> _Required action_:
Find each line below that includes "ketat", then copy it.
● ● ●
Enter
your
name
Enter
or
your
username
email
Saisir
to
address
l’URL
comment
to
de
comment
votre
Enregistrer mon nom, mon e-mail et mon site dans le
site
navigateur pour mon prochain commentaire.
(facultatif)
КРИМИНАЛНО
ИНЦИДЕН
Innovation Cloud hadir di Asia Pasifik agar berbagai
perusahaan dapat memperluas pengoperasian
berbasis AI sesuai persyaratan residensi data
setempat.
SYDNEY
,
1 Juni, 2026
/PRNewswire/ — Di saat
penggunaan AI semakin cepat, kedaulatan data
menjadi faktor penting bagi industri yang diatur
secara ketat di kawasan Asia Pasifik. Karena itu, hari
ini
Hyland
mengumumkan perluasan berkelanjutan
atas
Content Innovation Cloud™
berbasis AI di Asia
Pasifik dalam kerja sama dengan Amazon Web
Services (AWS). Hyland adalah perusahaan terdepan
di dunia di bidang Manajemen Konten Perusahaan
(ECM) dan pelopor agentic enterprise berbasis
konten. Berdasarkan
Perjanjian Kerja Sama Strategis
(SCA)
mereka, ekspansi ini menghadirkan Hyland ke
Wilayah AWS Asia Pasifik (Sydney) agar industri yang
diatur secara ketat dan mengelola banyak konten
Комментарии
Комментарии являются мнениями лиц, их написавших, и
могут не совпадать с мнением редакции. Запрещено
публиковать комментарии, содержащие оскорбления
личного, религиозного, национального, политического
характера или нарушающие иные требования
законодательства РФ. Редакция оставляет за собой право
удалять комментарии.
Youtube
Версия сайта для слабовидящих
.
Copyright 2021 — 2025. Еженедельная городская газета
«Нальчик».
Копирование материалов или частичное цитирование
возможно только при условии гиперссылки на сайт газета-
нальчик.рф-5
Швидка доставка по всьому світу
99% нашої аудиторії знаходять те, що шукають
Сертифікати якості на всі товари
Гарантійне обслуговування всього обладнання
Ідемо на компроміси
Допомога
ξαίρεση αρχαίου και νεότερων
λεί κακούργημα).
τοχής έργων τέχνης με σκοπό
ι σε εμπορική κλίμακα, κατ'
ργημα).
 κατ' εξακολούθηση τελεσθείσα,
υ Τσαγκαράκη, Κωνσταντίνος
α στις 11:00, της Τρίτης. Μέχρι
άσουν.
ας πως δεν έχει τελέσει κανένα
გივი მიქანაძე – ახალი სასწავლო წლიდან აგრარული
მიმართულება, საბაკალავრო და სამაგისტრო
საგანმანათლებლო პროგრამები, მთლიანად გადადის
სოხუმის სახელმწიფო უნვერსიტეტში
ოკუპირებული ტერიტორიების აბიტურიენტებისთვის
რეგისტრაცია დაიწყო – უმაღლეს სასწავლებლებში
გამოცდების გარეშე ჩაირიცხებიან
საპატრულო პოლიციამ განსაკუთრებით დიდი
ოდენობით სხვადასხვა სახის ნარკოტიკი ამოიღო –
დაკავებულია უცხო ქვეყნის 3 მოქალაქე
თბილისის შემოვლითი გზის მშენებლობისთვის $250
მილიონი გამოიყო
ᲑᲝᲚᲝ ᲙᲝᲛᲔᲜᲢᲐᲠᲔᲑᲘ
● ● ●
> _Problem solution_:
secara ketat di kawasan Asia Pasifik. Karena itu, hari
diatur secara ketat dan mengelola banyak konten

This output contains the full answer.